Non voglio inquinare ulteriormente questo 3D quindi magari vi ragguaglio sul mio.


----------



## Traduefuochi (30 Agosto 2016)

non ti preoccupare
ti ho fatto una domanda nella pagina precedente


----------



## kikko64 (30 Agosto 2016)

Traduefuochi ha detto:


> non ti preoccupare
> ti ho fatto una domanda nella pagina precedente


Per quello che so, l'anno e mezzo che ci è voluto per arrivare al divorzio è in buona parte dovuto ai tempi "tecnici" richiesti dalla legge per procedere con l'annullamento del matrimonio dopo la sentenza di separazione (mi pare che ora sia stato ridotto a 12 mesi ma fino a qualche anno fa si parlava di anni) ed in parte dovuto al fatto che la ex-moglie ha avanzato ulteriori pretese economiche per dare il suo consenso.
Il mio amico, esausto, le ha concesso quanto richiesto come "buonuscita" pur di togliersela dai piedi.

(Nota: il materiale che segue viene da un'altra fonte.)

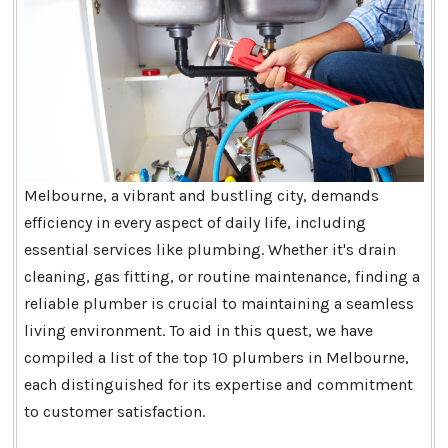
Melbourne, a vibrant and bustling city, demands
efficiency in every aspect of daily life, including
essential services like plumbing. Whether it's drain
cleaning, gas fitting, or routine maintenance, finding a
reliable plumber is crucial to maintaining a seamless
living environment. To aid in this quest, we have
compiled a list of the top 10 plumbers in Melbourne,
each distinguished for its expertise and commitment
to customer satisfaction.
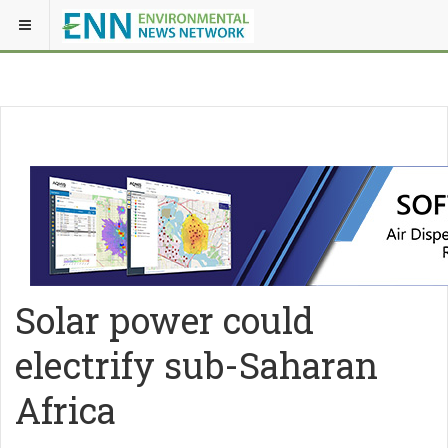
Solar power could
electrify sub-Saharan
Africa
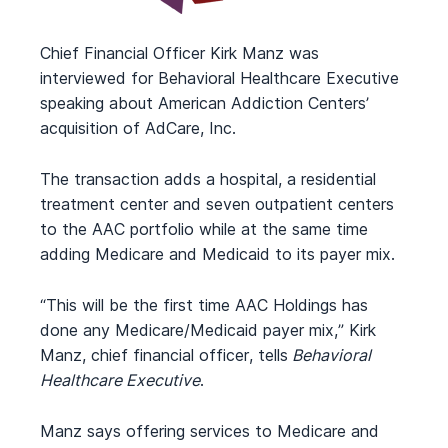
Chief Financial Officer Kirk Manz was
interviewed for Behavioral Healthcare Executive
speaking about American Addiction Centers’
acquisition of AdCare, Inc.
The transaction adds a hospital, a residential
treatment center and seven outpatient centers
to the AAC portfolio while at the same time
adding Medicare and Medicaid to its payer mix.
“This will be the first time AAC Holdings has
done any Medicare/Medicaid payer mix,” Kirk
Manz, chief financial officer, tells
Behavioral
Healthcare Executive
.
Manz says offering services to Medicare and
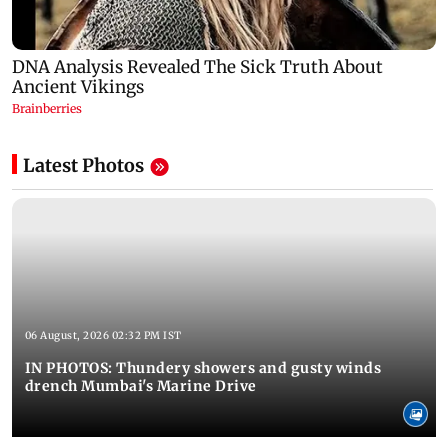
Latest Photos
06 August, 2026 02:32 PM IST
IN PHOTOS: Thundery showers and gusty winds
drench Mumbai's Marine Drive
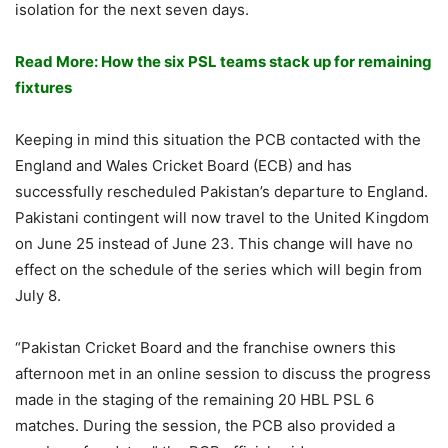
isolation for the next seven days.
Read More: How the six PSL teams stack up for remaining
fixtures
Keeping in mind this situation the PCB contacted with the
England and Wales Cricket Board (ECB) and has
successfully rescheduled Pakistan’s departure to England.
Pakistani contingent will now travel to the United Kingdom
on June 25 instead of June 23. This change will have no
effect on the schedule of the series which will begin from
July 8.
“Pakistan Cricket Board and the franchise owners this
afternoon met in an online session to discuss the progress
made in the staging of the remaining 20 HBL PSL 6
matches. During the session, the PCB also provided a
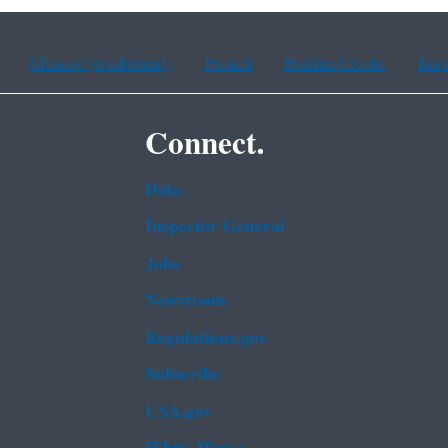
Chinese (traditional)
French
Haitian Creole
Kor
Connect.
Data
Inspector General
Jobs
Newsroom
Regulations.gov
Subscribe
USA.gov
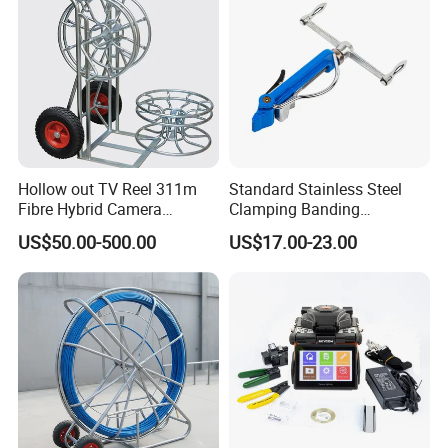
Hollow out TV Reel 311m
Standard Stainless Steel
Fibre Hybrid Camera
Clamping Banding
Skeleton Cable Reel
Strapping Tool and
US$50.00-500.00
US$17.00-23.00
Stainless Steel Banding
Tool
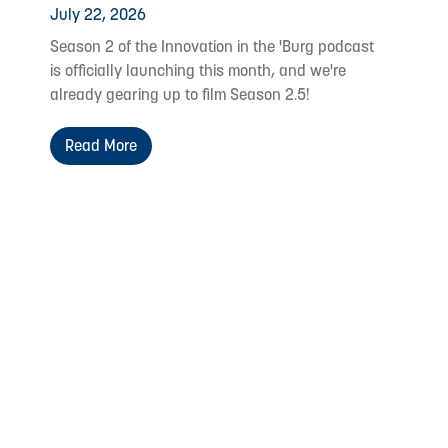
July 22, 2026
Season 2 of the Innovation in the 'Burg podcast
is officially launching this month, and we're
already gearing up to film Season 2.5!
Read More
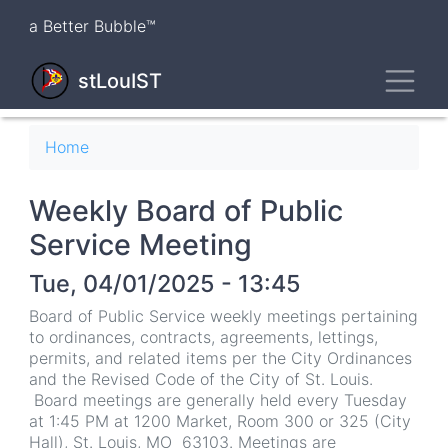
Skip
a Better Bubble™
to
main
Toggl
content
stLouIST
Breadcrumb
Home
Weekly Board of Public
Service Meeting
Tue, 04/01/2025 - 13:45
Board of Public Service weekly meetings pertaining
to ordinances, contracts, agreements, lettings,
permits, and related items per the City Ordinances
and the Revised Code of the City of St. Louis.
Board meetings are generally held every Tuesday
at 1:45 PM at 1200 Market, Room 300 or 325 (City
Hall), St. Louis, MO 63103. Meetings are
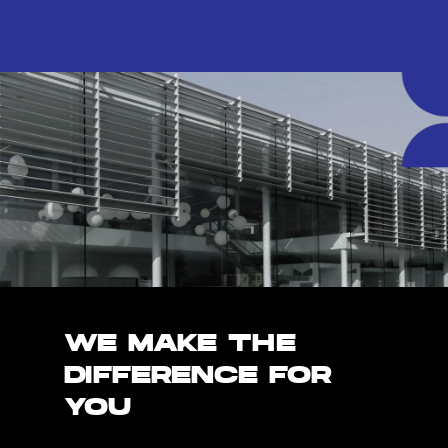
WE MAKE THE
DIFFERENCE FOR
YOU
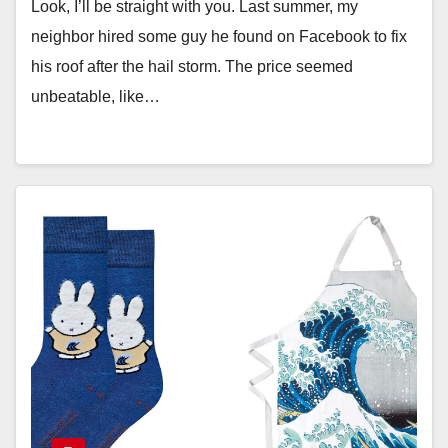
Look, I’ll be straight with you. Last summer, my
neighbor hired some guy he found on Facebook to fix
his roof after the hail storm. The price seemed
unbeatable, like…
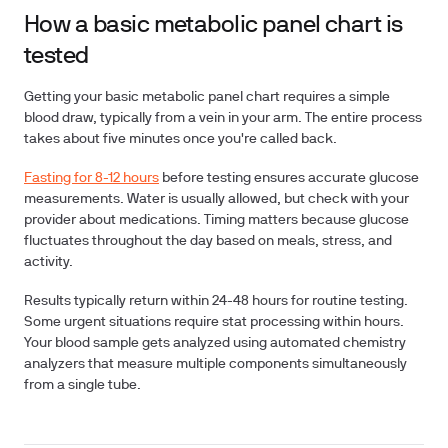
How a basic metabolic panel chart is
tested
Getting your basic metabolic panel chart requires a simple
blood draw, typically from a vein in your arm. The entire process
takes about five minutes once you're called back.
Fasting for 8-12 hours
before testing ensures accurate glucose
measurements. Water is usually allowed, but check with your
provider about medications. Timing matters because glucose
fluctuates throughout the day based on meals, stress, and
activity.
Results typically return within 24-48 hours for routine testing.
Some urgent situations require stat processing within hours.
Your blood sample gets analyzed using automated chemistry
analyzers that measure multiple components simultaneously
from a single tube.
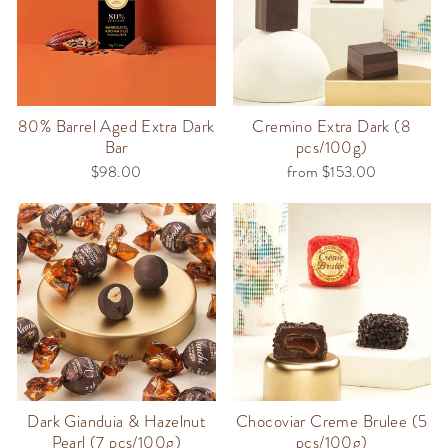
80% Barrel Aged Extra Dark
Cremino Extra Dark (8
Bar
pcs/100g)
$98.00
from $153.00
Dark Gianduia & Hazelnut
Chocoviar Creme Brulee (5
Pearl (7 pcs/100g)
pcs/100g)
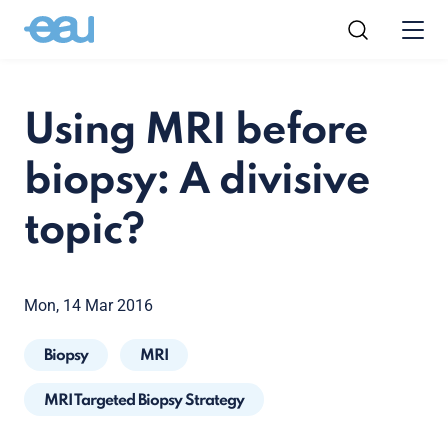
Using MRI before
biopsy: A divisive
topic?
Mon, 14 Mar 2016
Biopsy
MRI
MRI Targeted Biopsy Strategy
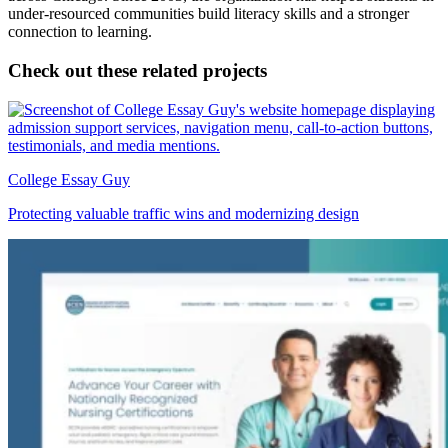
under-resourced communities build literacy skills and a stronger
connection to learning.
Check out these related projects
College Essay Guy
Protecting valuable traffic wins and modernizing design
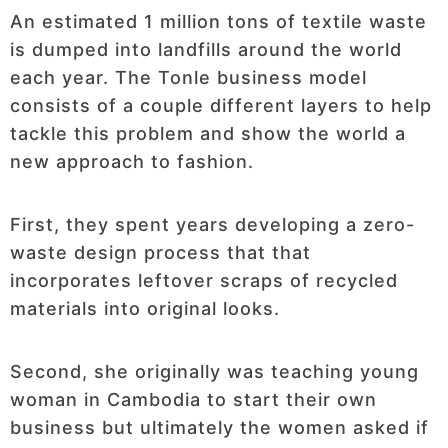
An estimated 1 million tons of textile waste
is dumped into landfills around the world
each year. The Tonle business model
consists of a couple different layers to help
tackle this problem and show the world a
new approach to fashion.
First, they spent years developing a zero-
waste design process that that
incorporates leftover scraps of recycled
materials into original looks.
Second, she originally was teaching young
woman in Cambodia to start their own
business but ultimately the women asked if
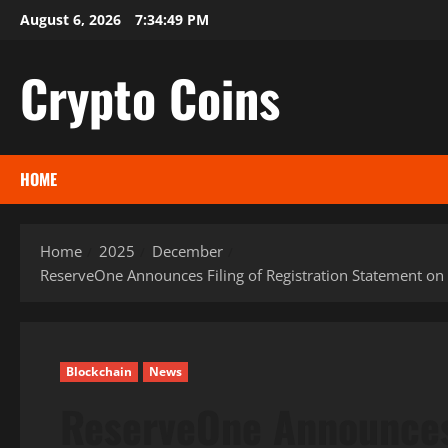
Skip
August 6, 2026
7:34:50 PM
to
content
Crypto Coins
HOME
Home
2025
December
ReserveOne Announces Filing of Registration Statement on
Blockchain
News
ReserveOne Announces 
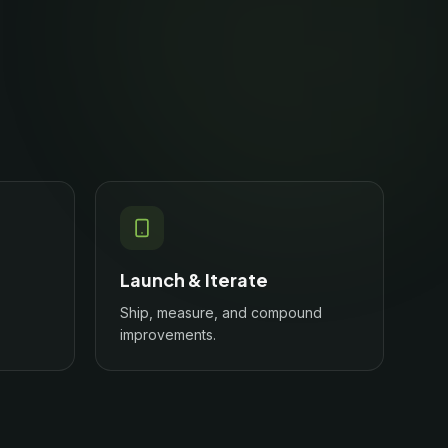
Launch & Iterate
Ship, measure, and compound
improvements.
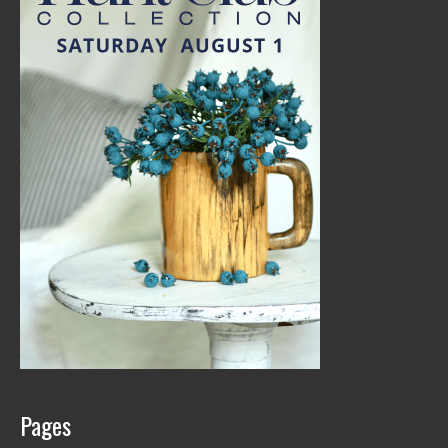
Pages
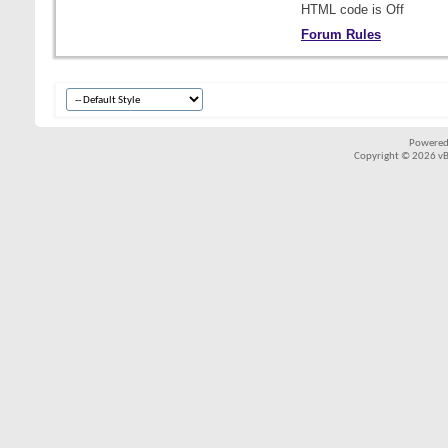
HTML code is
Off
Forum Rules
Powered
Copyright © 2026 vBul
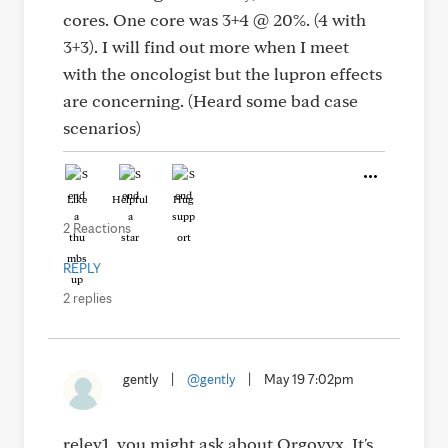
cores. One core was 3+4 @ 20%. (4 with
3+3). I will find out more when I meet
with the oncologist but the lupron effects
are concerning. (Heard some bad case
scenarios)
Like
Helpful
Hug
2 Reactions
REPLY
2 replies
gently
|
@gently
|
May 19 7:02pm
relev1, you might ask about Orgovyx. It's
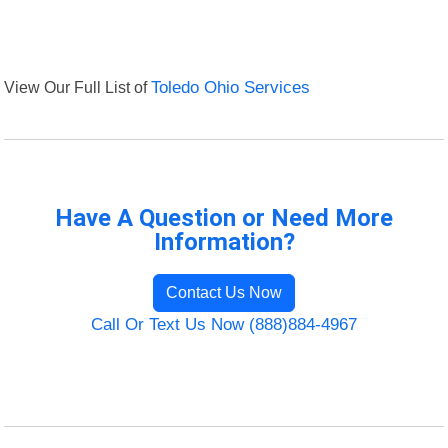
View Our Full List of
Toledo Ohio Services
Have A Question or Need More
Information?
Contact Us Now
Call Or Text Us Now (888)884-4967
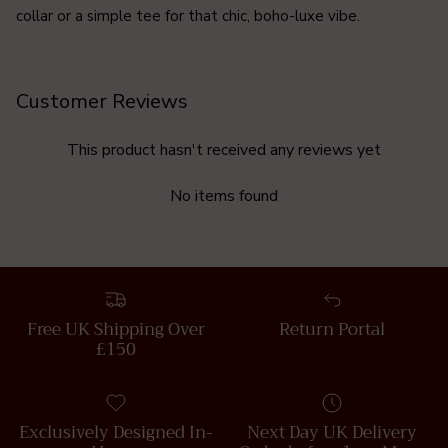
collar or a simple tee for that chic, boho-luxe vibe.
Customer Reviews
This product hasn't received any reviews yet
No items found
Free UK Shipping Over
Return Portal
£150
Exclusively Designed In-
Next Day UK Delivery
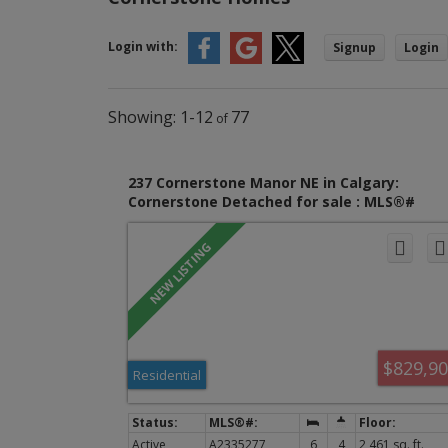
Login with:
Signup
Login
1-12
77
237 Cornerstone Manor NE in Calgary:
Cornerstone Detached for sale : MLS®#
A2335277
$829,9
Residential
Active
A2335277
6
4
2,461 sq. ft.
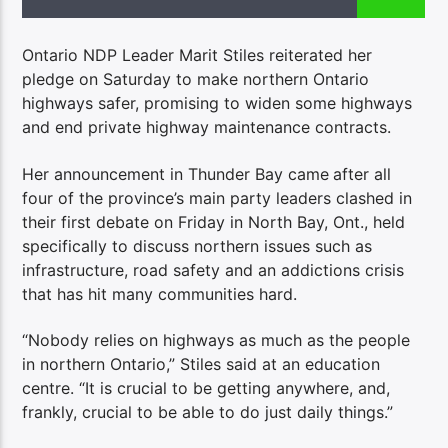
Ontario NDP Leader Marit Stiles reiterated her
pledge on Saturday to make northern Ontario
highways safer, promising to widen some highways
and end private highway maintenance contracts.
Her announcement in Thunder Bay came
after all
four of the province’s main party leaders clashed in
their first debate on Friday in North Bay, Ont., held
specifically to discuss northern issues such as
infrastructure, road safety and an addictions crisis
that has hit many communities hard.
“Nobody relies on highways as much as the people
in northern Ontario,” Stiles said at an education
centre. “It is crucial to be getting anywhere, and,
frankly, crucial to be able to do just daily things.”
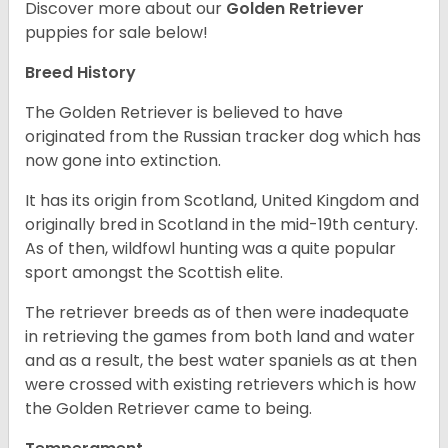
Discover more about our
Golden Retriever
puppies for sale below!
Breed History
The Golden Retriever is believed to have
originated from the Russian tracker dog which has
now gone into extinction.
It has its origin from Scotland, United Kingdom and
originally bred in Scotland in the mid-19th century.
As of then, wildfowl hunting was a quite popular
sport amongst the Scottish elite.
The retriever breeds as of then were inadequate
in retrieving the games from both land and water
and as a result, the best water spaniels as at then
were crossed with existing retrievers which is how
the Golden Retriever came to being.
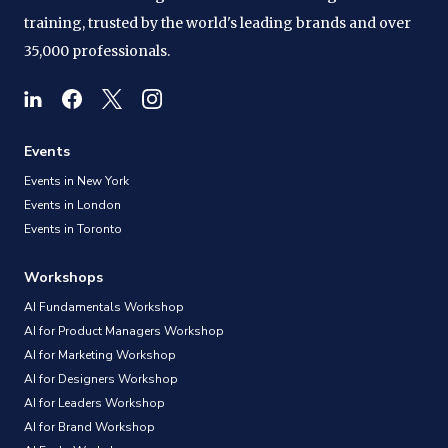
training, trusted by the world's leading brands and over
35,000 professionals.
Events
Events in New York
Events in London
Events in Toronto
Workshops
AI Fundamentals Workshop
AI for Product Managers Workshop
AI for Marketing Workshop
AI for Designers Workshop
AI for Leaders Workshop
AI for Brand Workshop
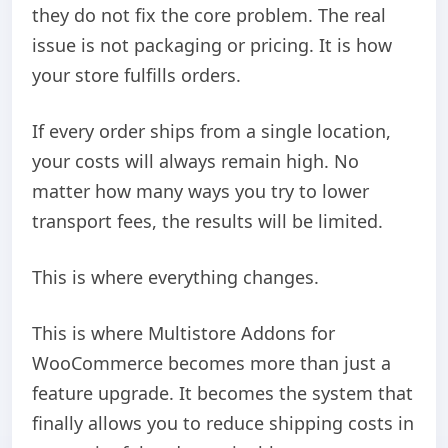
they do not fix the core problem. The real
issue is not packaging or pricing. It is how
your store fulfills orders.
If every order ships from a single location,
your costs will always remain high. No
matter how many ways you try to lower
transport fees, the results will be limited.
This is where everything changes.
This is where Multistore Addons for
WooCommerce becomes more than just a
feature upgrade. It becomes the system that
finally allows you to reduce shipping costs in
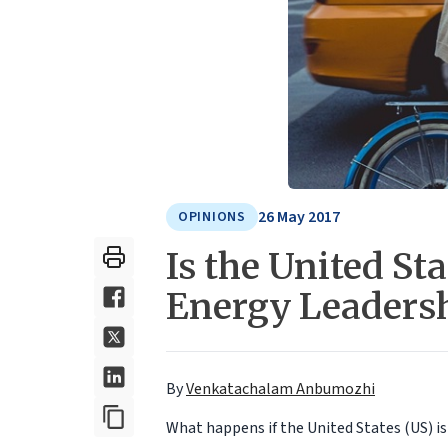
26 May 2017
OPINIONS
Is the United St
Energy Leadersh
By
Venkatachalam Anbumozhi
What happens if the United States (US) i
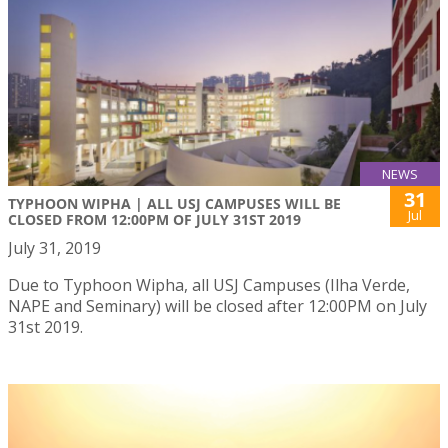
NEWS
31
TYPHOON WIPHA | ALL USJ CAMPUSES WILL BE
Jul
CLOSED FROM 12:00PM OF JULY 31ST 2019
July 31, 2019
Due to Typhoon Wipha, all USJ Campuses (Ilha Verde,
NAPE and Seminary) will be closed after 12:00PM on July
31st 2019.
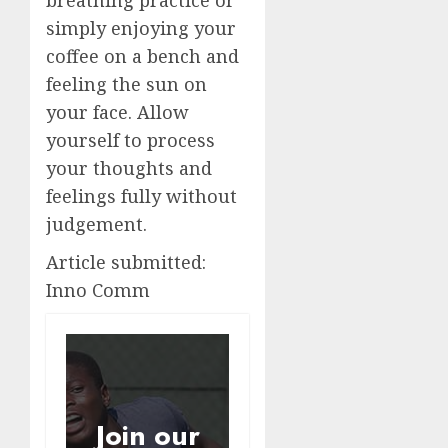
simply enjoying your
coffee on a bench and
feeling the sun on
your face. Allow
yourself to process
your thoughts and
feelings fully without
judgement.
Article submitted:
Inno Comm
Join our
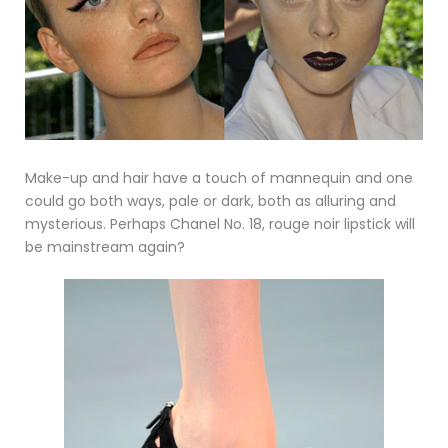
Make-up and hair have a touch of mannequin and one
could go both ways, pale or dark, both as alluring and
mysterious. Perhaps Chanel No. 18, rouge noir lipstick will
be mainstream again?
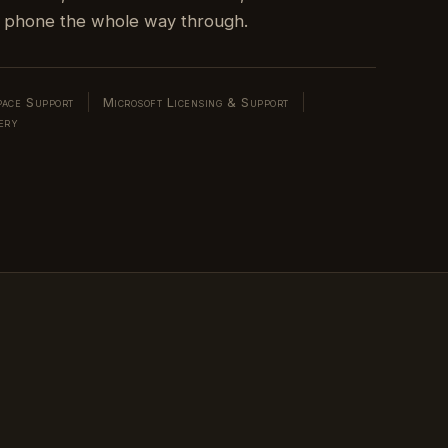
ace Support
Microsoft Licensing & Support
ery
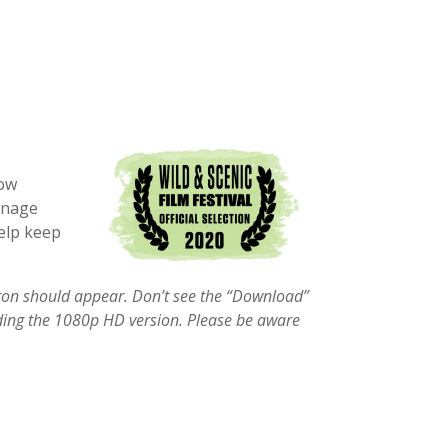
how
anage
help keep
tton should appear. Don’t see the “Download”
g the 1080p HD version. Please be aware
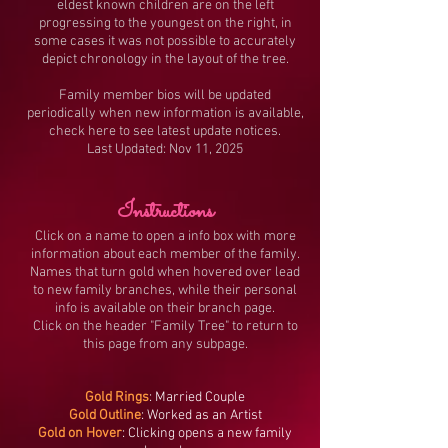
eldest known children are on the left
progressing to the youngest on the right, in
some cases it was not possible to accurately
depict chronology in the layout of the tree.
Family member bios will be updated
periodically when new information is available,
check here to see latest update notices.
Last Updated: Nov 11, 2025
Instructions
Click on a name to open a info box with more
information about each member of the family.
Names that turn gold when hovered over lead
to new family branches, while their personal
info is available on their branch page.
Click on the header "Family Tree" to return to
this page from any subpage.
Gold Rings
: Married Couple
Gold Outline
: Worked as an Artist
Gold on Hover
: Clicking opens a new family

Di più non so, mi spiace, anche perché lui non parla volentieri della vicenda e lo ha fatto con me, in nome della nostra vecchia amicizia, solo per scoraggiarmi dall'intraprendere una separazione giudiziale.


----------



## Martoriato (31 Agosto 2016)

Visto che ci sto passando io e la mia giudiziale e' abbastanza facile perche' non ci sono figli di mezzo  12 mesi per il divorzio uno zufolo. E' la cosa che mi fa incaxxare di piu'. Per cosa hanno introdotto il divorzio breve se io a un anno e mezzo dalla presidenziale ancora non ho fatto assolutamente nulla se non pagare il mantenimento ? La mia prossima udienza e' a novembre perche' a quella di aprile il giudice non si e' presentato ( da considerare anche questi episodi che a quanto pare sono frequenti ). Morale per come e' completamente fuori di testa la mia ex se mi va bene il divorzio lo firmo tra 4 anni. C'e' solo da sperare che il giudice di incaxxi a vedere un mantenimento di 500 Euro al mese a una giovane senza figli che ha sempre lavorato come un mulo,che si e' comprata casa e con la sua azienda avviata un mese prima della presidenziale ha fatturato 150.000 Euro,senza contare il BMW da 50.000 Euro con cui adesso fa la diva in giro.


----------



## Traduefuochi (19 Ottobre 2016)

a me non interessa più questo argomento
perchè mi ha lasciata
grazie comunque dei pareri


----------



## Brunetta (19 Ottobre 2016)

Traduefuochi ha detto:


> a me non interessa più questo argomento
> perchè mi ha lasciata
> grazie comunque dei pareri



Ma è tornato con la moglie?


----------



## Traduefuochi (19 Ottobre 2016)

No almeno non credo
come ho scritto nel altro topic mi ha lasciata perchè non gli piacciono le discussioni ma anche perchè a volte mi ha ferita su alcune cose e non capiva 
pensava che erano pretesti per discutere 
ho scoperto settimana scorsa che ha aggiunto una ragazza su facebook
non so se solo lei o anche altre 
e a me settimana scorsa diceva che non aveva testa per fare niente e a volte mi diceva che non voleva stare con me mentre a volte cercava di chiarire
e lui prima non aveva donne su facebook


----------



## Brunetta (19 Ottobre 2016)

Traduefuochi ha detto:


> No almeno non credo
> come ho scritto nel altro topic mi ha lasciata perchè non gli piacciono le discussioni ma anche perchè a volte mi ha ferita su alcune cose e non capiva
> pensava che erano pretesti per discutere
> ho scoperto settimana scorsa che ha aggiunto una ragazza su facebook
> ...


Ho letto dopo.
Pessimo elemento!


----------



## Traduefuochi (20 Ottobre 2016)

sono d'accordo anche se prima non era cosi


----------